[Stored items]
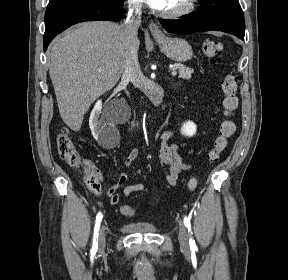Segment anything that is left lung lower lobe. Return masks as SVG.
Masks as SVG:
<instances>
[{
	"label": "left lung lower lobe",
	"mask_w": 288,
	"mask_h": 280,
	"mask_svg": "<svg viewBox=\"0 0 288 280\" xmlns=\"http://www.w3.org/2000/svg\"><path fill=\"white\" fill-rule=\"evenodd\" d=\"M160 23L171 33L191 34L194 32L216 30L235 35L239 39L244 40L245 29L239 28L229 21L204 14L199 9L186 15L184 18L178 20L164 19Z\"/></svg>",
	"instance_id": "0a47b994"
}]
</instances>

> **What needs to be done**
Would you retype all the lines shown above, exactly as written and without any picture?

> **Exercise solution**
Segment anything that is left lung lower lobe. Return masks as SVG.
Masks as SVG:
<instances>
[{
	"label": "left lung lower lobe",
	"mask_w": 288,
	"mask_h": 280,
	"mask_svg": "<svg viewBox=\"0 0 288 280\" xmlns=\"http://www.w3.org/2000/svg\"><path fill=\"white\" fill-rule=\"evenodd\" d=\"M160 23L171 33L191 34L194 32L216 30L235 35L239 39L244 40L245 29L239 28L229 21L204 14L199 9L186 15L184 18L178 20L164 19Z\"/></svg>",
	"instance_id": "0a47b994"
}]
</instances>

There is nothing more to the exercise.